A study by Guy's Hospital in London found 14 cases of liver damage and failure that arose from various traditional Chinese prescriptions for eczema. Two deaths from liver failure in Britain have been blamed on Chinese herbal medicines.
Ensuring good herbs is not easy. Different batches can have different levels of active ingredients, and correct preparation is crucial. Fuzi, for example, is used for rheumatism, but if improperly processed may cause cardiac problems.
In Britain, where anyone can legally set up as a practitioner of herbal medicine, imports of sub-standard or misidentified Chinese herbs are increasingly worrying both plant scientists and qualified practitioners of traditional Chinese medicine (TCM). The Royal Botanic Gardens at Kew is setting up an authentication centre to weed out some of the contaminated, misidentified, and fake TCM herbs on sale.
Christine Leon, a botanist from Kew, has spent the past month collecting plant samples from southern Chinese provinces as a first step in establishing the centre, the only one in the West.

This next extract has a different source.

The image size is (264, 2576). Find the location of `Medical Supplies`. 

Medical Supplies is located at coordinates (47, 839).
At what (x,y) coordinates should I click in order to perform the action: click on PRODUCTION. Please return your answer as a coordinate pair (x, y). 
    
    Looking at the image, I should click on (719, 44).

On Friday she was at a seminar of experts in Peking, where she said: "Working with our Chinese colleagues, we are trying to help establish a safe supply of Chinese herbs outside China."

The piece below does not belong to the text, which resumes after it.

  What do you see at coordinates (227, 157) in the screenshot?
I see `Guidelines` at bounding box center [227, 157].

In 1996 Britain's 3,000-odd TCM clinics wrote a million herbal prescriptions, commonly for eczema, arthritis, psoriasis and rheumatism. Herb imports from China jumped from 160 tonnes in 1991 to nearly 9,900 tonnes in 1995, but up to a quarter are reported to be of doubtful authenticity.
This is not simply a matter of botanical nicety. It can mean herbs contaminated by pesticide residues, sulphur, or toxic metals. Similar-looking plants are sometimes substituted for rare herbs, despite very different properties. Analysis of some pre-packaged TCM products has found them adulterated with Western pharmaceutical drugs, such as skin ointment containing steroids, and labelling can be inaccurate.
Since 1987 the British Register of Chinese Herbal Medicine has set minimum qualifications, and now has about 350 qualified Chinese physicians as members. Kew will establish a reference collection of 400 to 500 medicinal plants, prepare chemical, anatomical and molecular profiles on TCM herbs and set up a laboratory service to check herbal identity which can be used by importers and practitioners if they want to investigate suspect herbs.
"What we are looking to do is come up with the most reliable and cost- effective tests - replicable tests for each herb, - which we will carefully document and publish. We'll even try to design some kind of a batch testing scheme, to do spot checks on herbs... in bulk," said Ms Leon. Included in the reference data will be samples of poor quality herbs, substitutes, adulterants and fakes. Private funding has been raised for the pounds 250,000 first phase, but more money is needed for the pounds 700,000 total cost.
"In the UK there is no official or unofficial quality control system," said Ms Leon. So standards have been defined by the 16 Chinese herb importing companies and the variable competence of practitioners. "Some of them are extremely well trained. Others, sadly, are not. They simply do not have the resources, the training, the expertise to check on the quality and the identity of the herbs they are handling and dispensing to their patients.... The UK and the Western market as a whole is therefore very prone to exploitation, especially by unscrupulous dealers."